Single by Flow

from the album Isle
- Language: Japanese
- B-side: "Astro Slider" "Love Dub"
- Released: November 8, 2006
- Genre: J-pop; pop rock; anime song;
- Length: 3:41
- Label: Ki/oon Music
- Songwriters: Kōshi Asakawa; Keigo Hayashi;

Flow singles chronology
| "Around The World / Kandata" (2006) | "Colors" (2006) | "Answer" (2007) |

Music video
- "Colors" on YouTube

= Colors (Flow song) =

2006 single by Flow

"Colors" (stylized in all caps) is a song by Japanese rock band Flow. Released as a single on November 8, 2006, it served as the first opening theme for the first season of the Japanese anime series Code Geass. It was later included on their fourth studio album Isle.

== Background and release ==
According to Flow bassist Got's (Kōtaro Gotō), the song's working title was "Lelouch" during the early stages of recording, named after the series protagonist, Lelouch Lamperouge.

Due to Code Geass being an anime-original series, the band was only given brief summaries of the plot and characters as references for writing the song.

The single was released on November 8, 2006 in two versions: a standard edition and a first-press limited edition.
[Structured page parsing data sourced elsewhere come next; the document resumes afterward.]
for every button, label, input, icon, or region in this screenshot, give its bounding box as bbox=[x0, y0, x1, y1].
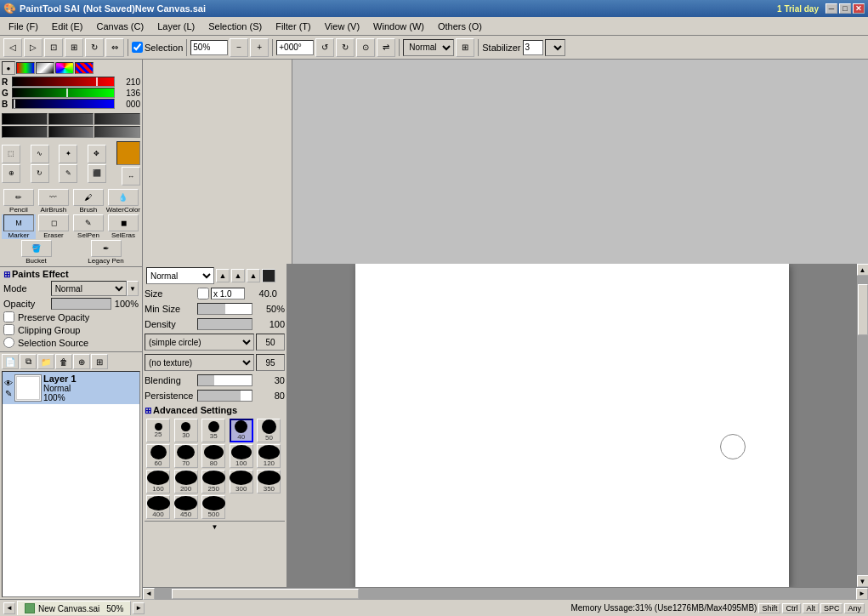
brush-tool-eraser[interactable]: ◻ Eraser bbox=[37, 214, 71, 239]
mode-extra-button[interactable]: ⊞ bbox=[456, 38, 474, 57]
canvas-area[interactable] bbox=[287, 264, 856, 587]
tool-select-rect[interactable]: ⬚ bbox=[2, 145, 20, 163]
brush-panel-scroll-down[interactable]: ▼ bbox=[145, 521, 285, 533]
tab-scroll-left[interactable]: ◄ bbox=[3, 602, 15, 614]
persistence-slider[interactable] bbox=[197, 390, 252, 402]
grad-swatch-5[interactable] bbox=[48, 126, 94, 138]
brush-tool-seleras[interactable]: ◼ SelEras bbox=[106, 214, 140, 239]
size-thumb-200[interactable]: 200 bbox=[174, 470, 198, 493]
grad-swatch-4[interactable] bbox=[2, 126, 48, 138]
tool-eyedrop[interactable]: ✎ bbox=[59, 164, 77, 183]
flip-h-button[interactable]: ⇌ bbox=[377, 38, 395, 57]
rotation-input[interactable] bbox=[276, 40, 314, 55]
size-thumb-120[interactable]: 120 bbox=[257, 444, 281, 468]
opacity-slider[interactable] bbox=[51, 298, 111, 310]
hscroll-thumb[interactable] bbox=[172, 589, 359, 599]
rot-ccw-button[interactable]: ↺ bbox=[315, 38, 334, 57]
preserve-opacity-checkbox[interactable] bbox=[3, 311, 14, 322]
nav-zoom-fit-button[interactable]: ⊡ bbox=[44, 38, 63, 57]
size-thumb-250[interactable]: 250 bbox=[201, 470, 225, 493]
size-thumb-300[interactable]: 300 bbox=[230, 470, 253, 493]
menu-window[interactable]: Window (W) bbox=[366, 20, 431, 33]
nav-zoom-1-button[interactable]: ⊞ bbox=[65, 38, 83, 57]
selection-source-radio[interactable] bbox=[3, 337, 14, 348]
maximize-button[interactable]: □ bbox=[839, 3, 851, 14]
stabilizer-dropdown[interactable]: ▼ bbox=[545, 39, 565, 56]
nav-prev-button[interactable]: ◁ bbox=[3, 38, 22, 57]
size-thumb-35[interactable]: 35 bbox=[201, 419, 225, 442]
brush-tool-watercolor[interactable]: 💧 WaterColor bbox=[106, 189, 140, 214]
brush-mode-arrow2[interactable]: ▲ bbox=[231, 269, 245, 282]
shape-select[interactable]: (simple circle) bbox=[145, 334, 254, 351]
color-mode-circle[interactable]: ● bbox=[2, 61, 15, 75]
size-thumb-400[interactable]: 400 bbox=[146, 495, 170, 519]
menu-filter[interactable]: Filter (T) bbox=[269, 20, 318, 33]
size-thumb-80[interactable]: 80 bbox=[201, 444, 225, 468]
tool-zoom[interactable]: ⊕ bbox=[2, 164, 20, 183]
grad-swatch-3[interactable] bbox=[94, 113, 140, 125]
b-slider[interactable] bbox=[12, 99, 115, 109]
tool-select-lasso[interactable]: ∿ bbox=[31, 145, 49, 163]
brush-tool-pencil[interactable]: ✏ Pencil bbox=[2, 189, 36, 214]
paints-effect-header[interactable]: ⊞ Paints Effect bbox=[3, 269, 139, 279]
menu-file[interactable]: File (F) bbox=[2, 20, 45, 33]
zoom-minus-button[interactable]: − bbox=[230, 38, 248, 57]
color-palette-rgb[interactable] bbox=[16, 62, 35, 74]
size-thumb-70[interactable]: 70 bbox=[174, 444, 198, 468]
hscroll-left-button[interactable]: ◄ bbox=[143, 588, 155, 600]
canvas-surface[interactable] bbox=[355, 264, 789, 587]
grad-swatch-6[interactable] bbox=[94, 126, 140, 138]
layer-merge-button[interactable]: ⊕ bbox=[73, 354, 90, 369]
brush-tool-legacypen[interactable]: ✒ Legacy Pen bbox=[71, 240, 140, 265]
layer-new-button[interactable]: 📄 bbox=[2, 354, 19, 369]
brush-mode-arrow1[interactable]: ▲ bbox=[216, 269, 230, 282]
layer-delete-button[interactable]: 🗑 bbox=[55, 354, 72, 369]
grad-swatch-1[interactable] bbox=[2, 113, 48, 125]
grad-swatch-2[interactable] bbox=[48, 113, 94, 125]
rot-cw-button[interactable]: ↻ bbox=[336, 38, 355, 57]
current-color-swatch[interactable] bbox=[116, 141, 140, 165]
brush-mode-arrow3[interactable]: ▲ bbox=[247, 269, 260, 282]
color-palette-swatches[interactable] bbox=[75, 62, 94, 74]
tab-scroll-right[interactable]: ► bbox=[133, 602, 145, 614]
brush-tool-airbrush[interactable]: 〰 AirBrush bbox=[37, 189, 71, 214]
brush-mode-black[interactable] bbox=[262, 269, 275, 282]
texture-select[interactable]: (no texture) bbox=[145, 354, 254, 371]
size-thumb-100[interactable]: 100 bbox=[230, 444, 253, 468]
mode-select[interactable]: Normal bbox=[51, 281, 127, 296]
density-slider[interactable] bbox=[197, 318, 252, 330]
brush-tool-selpen[interactable]: ✎ SelPen bbox=[71, 214, 105, 239]
selection-checkbox[interactable] bbox=[132, 42, 143, 53]
blending-slider[interactable] bbox=[197, 374, 252, 386]
mode-arrow-button[interactable]: ▼ bbox=[127, 281, 139, 296]
canvas-tab[interactable]: New Canvas.sai 50% bbox=[17, 601, 131, 615]
size-checkbox[interactable] bbox=[197, 288, 209, 299]
layer-copy-button[interactable]: ⧉ bbox=[20, 354, 37, 369]
nav-next-button[interactable]: ▷ bbox=[24, 38, 43, 57]
zoom-plus-button[interactable]: + bbox=[250, 38, 269, 57]
layer-eye-icon[interactable]: 👁 bbox=[4, 379, 13, 388]
g-slider[interactable] bbox=[12, 88, 115, 98]
zoom-input[interactable] bbox=[190, 40, 228, 55]
tool-fill[interactable]: ⬛ bbox=[88, 164, 106, 183]
mode-dropdown[interactable]: Normal bbox=[403, 39, 454, 56]
min-size-slider[interactable] bbox=[197, 303, 252, 315]
size-thumb-40[interactable]: 40 bbox=[230, 419, 253, 442]
vscroll-up-button[interactable]: ▲ bbox=[857, 264, 869, 276]
vscroll-track[interactable] bbox=[857, 276, 869, 575]
minimize-button[interactable]: ─ bbox=[825, 3, 837, 14]
close-button[interactable]: ✕ bbox=[853, 3, 865, 14]
menu-selection[interactable]: Selection (S) bbox=[201, 20, 269, 33]
layer-folder-button[interactable]: 📁 bbox=[37, 354, 54, 369]
vscroll-thumb[interactable] bbox=[858, 284, 868, 335]
menu-others[interactable]: Others (O) bbox=[431, 20, 489, 33]
menu-layer[interactable]: Layer (L) bbox=[150, 20, 201, 33]
menu-view[interactable]: View (V) bbox=[318, 20, 366, 33]
size-thumb-30[interactable]: 30 bbox=[174, 419, 198, 442]
size-thumb-500[interactable]: 500 bbox=[201, 495, 225, 519]
tool-rotate[interactable]: ↻ bbox=[31, 164, 49, 183]
color-palette-wheel[interactable] bbox=[55, 62, 74, 74]
menu-edit[interactable]: Edit (E) bbox=[45, 20, 90, 33]
rot-reset-button[interactable]: ⊙ bbox=[356, 38, 375, 57]
nav-rotate-button[interactable]: ↻ bbox=[85, 38, 104, 57]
The limited edition included a window film jacket of the band, a 24-page collection of original artwork and setting materials of the opening, a Code Geass illustration jacket sticker drawn by series character designer Takahiro Kimura, a Lelouch Lamperouge Ashford Academy student ID, an Ashford Academy emblem sticker, an Enhanced CD that contained a live bootleg of "Colors" recorded in Dallas, and a TV commercial collection of the series.

== Composition and lyrics ==
"Colors" is a pop rock song, composed in the key of C-sharp major and is set in time signature of common time with a tempo of 136 BPM. Described as a "tearful disco", the song is inspired by progressive rock, with lyrics that express themes of a "trigger" and "conflict" to take initiative achieving world-changing dreams.

==Track listing==

| No. | Title | Lyrics | Music | Arrangement | Length |
|---|---|---|---|---|---|
| 1. | "Colors" | Kōshi Asakawa; Keigo Hayashi; | Takeshi Asakawa | Flow; Koichi Tsutaya; | 3:41 |
| 2. | "Astro Slider" (アストロスライダー) | K. Asakawa | T. Asakawa | Flow | 3:38 |
| 3. | "Love Dub" | T. Asakawa | T. Asakawa | Flow | 4:41 |
| 4. | "Colors" (Vocalless mix) |  |  |  | 3:40 |
| 5. | "Colors" (Code Geass opening mix) |  |  |  | 1:34 |
| Total length: |  |  |  |  | 17:14 |

==Covers==
A cover by Haruna Kamijo (Mitsuna Nagashima) and Hina Araki (Rui Tanabe) was added to the game The Idolmaster Cinderella Girls: Starlight Stage on October 18, 2019. It was included in the single "The Idolmaster Cinderella Girls Starlight Master 35 Palette", released on January 8, 2020.

A cover by fictional rock band Afterglow (Ran Mitake (Ayane Sakura)) was added as a playable song in the smartphone rhythm game BanG Dream! Girls Band Party! on December 11, 2021, with Flow as a guest performer.

A cover by Kanaha Motosu (Hikaru Akao) and Mito Shiromaru (Reina Kondō) was added to the game World Dai Star: Yume no Stellarium on June 10, 2024.

Japanese voice actor Kōhei Amasaki covered the song for the 2024 voice actor cover album [Re:collection] Hit Song Cover Series feat. Voice Actors 2 〜00's-10's Edition〜.

== Charts ==

=== Weekly charts ===

Weekly chart performance for "Colors"
| Chart (2006) | Peak position |
|---|---|
| Japan (Oricon) | 2 |

== Certifications and sales ==

Certifications and sales for "Colors"
| Region | Certification | Certified units/sales |
| Japan (RIAJ) Digital | Platinum | 250,000^{*} |
^{*} Sales figures based on certification alone.